=== Exercise data ===
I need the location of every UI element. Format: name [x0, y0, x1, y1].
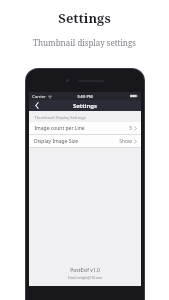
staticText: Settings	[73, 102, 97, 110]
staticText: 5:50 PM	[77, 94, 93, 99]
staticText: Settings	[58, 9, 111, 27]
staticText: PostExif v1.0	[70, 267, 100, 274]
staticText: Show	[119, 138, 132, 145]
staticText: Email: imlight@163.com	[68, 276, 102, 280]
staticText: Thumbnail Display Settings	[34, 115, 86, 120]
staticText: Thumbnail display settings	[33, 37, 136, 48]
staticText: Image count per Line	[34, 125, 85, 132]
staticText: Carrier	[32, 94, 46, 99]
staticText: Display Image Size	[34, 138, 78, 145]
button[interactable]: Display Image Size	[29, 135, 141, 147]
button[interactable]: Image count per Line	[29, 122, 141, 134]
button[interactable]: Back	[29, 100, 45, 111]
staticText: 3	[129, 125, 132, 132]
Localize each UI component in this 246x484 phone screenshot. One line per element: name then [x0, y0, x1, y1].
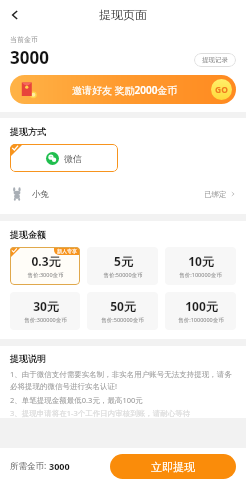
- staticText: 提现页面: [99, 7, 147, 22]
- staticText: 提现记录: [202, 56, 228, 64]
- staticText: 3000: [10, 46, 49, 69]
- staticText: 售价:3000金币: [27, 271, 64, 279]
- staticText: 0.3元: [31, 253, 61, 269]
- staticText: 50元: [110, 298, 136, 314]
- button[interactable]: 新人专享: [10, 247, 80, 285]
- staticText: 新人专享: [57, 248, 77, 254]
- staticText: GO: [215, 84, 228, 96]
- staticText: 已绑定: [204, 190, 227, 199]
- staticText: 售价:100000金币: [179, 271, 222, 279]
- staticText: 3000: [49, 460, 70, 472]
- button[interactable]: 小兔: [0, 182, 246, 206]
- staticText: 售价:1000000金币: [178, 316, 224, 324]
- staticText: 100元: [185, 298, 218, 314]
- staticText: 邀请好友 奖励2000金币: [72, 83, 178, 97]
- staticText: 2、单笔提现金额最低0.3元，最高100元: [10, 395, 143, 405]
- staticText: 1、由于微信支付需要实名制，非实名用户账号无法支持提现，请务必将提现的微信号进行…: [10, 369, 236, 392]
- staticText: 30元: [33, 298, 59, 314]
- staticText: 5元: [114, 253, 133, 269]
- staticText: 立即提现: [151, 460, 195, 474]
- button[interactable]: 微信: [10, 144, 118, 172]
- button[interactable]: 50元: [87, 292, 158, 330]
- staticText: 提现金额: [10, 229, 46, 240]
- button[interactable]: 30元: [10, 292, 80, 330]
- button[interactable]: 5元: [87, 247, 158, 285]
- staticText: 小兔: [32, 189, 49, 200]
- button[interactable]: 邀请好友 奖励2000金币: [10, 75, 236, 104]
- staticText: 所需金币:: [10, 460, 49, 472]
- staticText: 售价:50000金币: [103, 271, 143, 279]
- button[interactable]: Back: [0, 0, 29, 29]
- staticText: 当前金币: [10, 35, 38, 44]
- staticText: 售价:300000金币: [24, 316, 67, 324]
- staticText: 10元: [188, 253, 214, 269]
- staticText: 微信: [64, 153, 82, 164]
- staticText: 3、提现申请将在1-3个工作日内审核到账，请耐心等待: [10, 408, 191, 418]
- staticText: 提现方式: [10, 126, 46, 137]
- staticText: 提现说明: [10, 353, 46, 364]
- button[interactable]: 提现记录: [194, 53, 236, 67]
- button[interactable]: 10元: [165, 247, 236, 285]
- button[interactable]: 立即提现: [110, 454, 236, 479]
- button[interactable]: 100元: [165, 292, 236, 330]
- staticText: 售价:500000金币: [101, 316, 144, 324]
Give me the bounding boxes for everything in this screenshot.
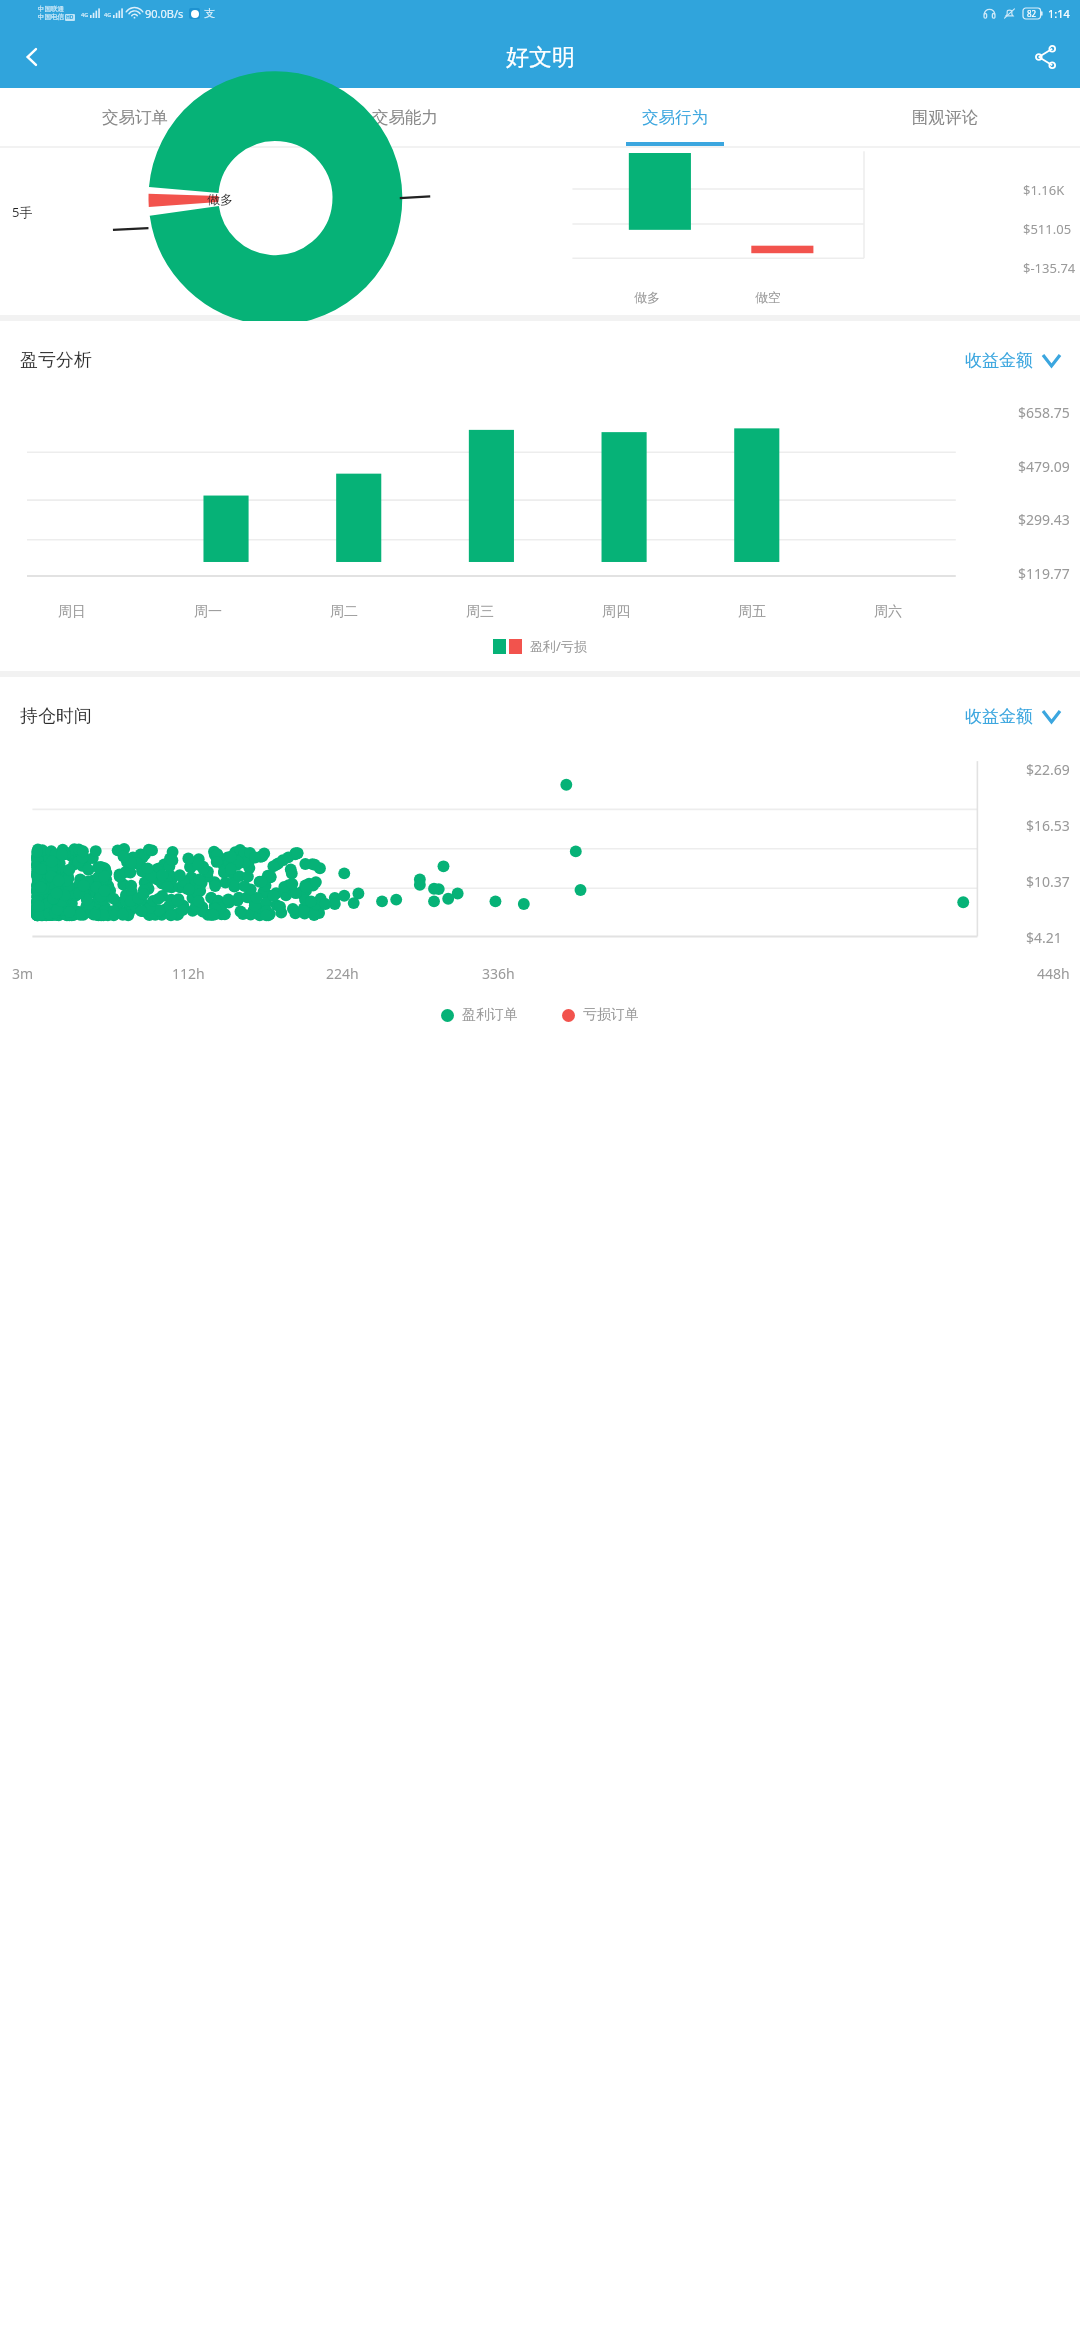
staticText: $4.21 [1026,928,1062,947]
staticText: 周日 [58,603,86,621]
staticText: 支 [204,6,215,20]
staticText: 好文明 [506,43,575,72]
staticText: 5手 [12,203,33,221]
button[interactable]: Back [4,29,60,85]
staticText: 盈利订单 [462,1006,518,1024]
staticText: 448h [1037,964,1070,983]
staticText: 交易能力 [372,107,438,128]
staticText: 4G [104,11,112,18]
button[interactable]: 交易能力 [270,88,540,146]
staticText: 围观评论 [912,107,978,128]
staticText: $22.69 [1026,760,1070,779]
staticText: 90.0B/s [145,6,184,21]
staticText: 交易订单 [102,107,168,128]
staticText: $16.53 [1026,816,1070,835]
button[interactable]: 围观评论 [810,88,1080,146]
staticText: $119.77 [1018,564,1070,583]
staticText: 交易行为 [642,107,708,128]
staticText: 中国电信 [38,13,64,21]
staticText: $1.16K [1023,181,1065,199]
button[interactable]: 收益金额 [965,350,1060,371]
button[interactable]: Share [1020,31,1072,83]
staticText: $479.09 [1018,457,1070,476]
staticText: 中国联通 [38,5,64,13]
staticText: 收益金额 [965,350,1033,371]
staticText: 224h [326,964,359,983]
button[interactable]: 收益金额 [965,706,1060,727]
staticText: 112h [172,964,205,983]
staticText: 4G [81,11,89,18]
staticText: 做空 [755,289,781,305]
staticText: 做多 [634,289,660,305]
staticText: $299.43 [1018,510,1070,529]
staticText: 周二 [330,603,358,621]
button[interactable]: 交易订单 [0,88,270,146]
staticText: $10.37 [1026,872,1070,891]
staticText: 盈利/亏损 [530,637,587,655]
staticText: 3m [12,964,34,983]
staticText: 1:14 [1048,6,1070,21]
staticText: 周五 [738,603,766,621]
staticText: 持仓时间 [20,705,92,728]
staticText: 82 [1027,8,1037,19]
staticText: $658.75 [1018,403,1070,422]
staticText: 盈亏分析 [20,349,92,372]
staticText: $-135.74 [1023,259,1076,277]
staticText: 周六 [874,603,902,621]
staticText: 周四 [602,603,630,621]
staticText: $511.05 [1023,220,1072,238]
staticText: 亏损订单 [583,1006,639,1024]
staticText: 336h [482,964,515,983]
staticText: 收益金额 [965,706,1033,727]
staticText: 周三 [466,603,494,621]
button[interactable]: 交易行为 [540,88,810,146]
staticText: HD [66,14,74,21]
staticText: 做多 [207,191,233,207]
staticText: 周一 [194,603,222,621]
===
From the entries above, extract each line containing "交易订单".

staticText: 交易订单 [102,107,168,128]
button[interactable]: 交易订单 [0,88,270,146]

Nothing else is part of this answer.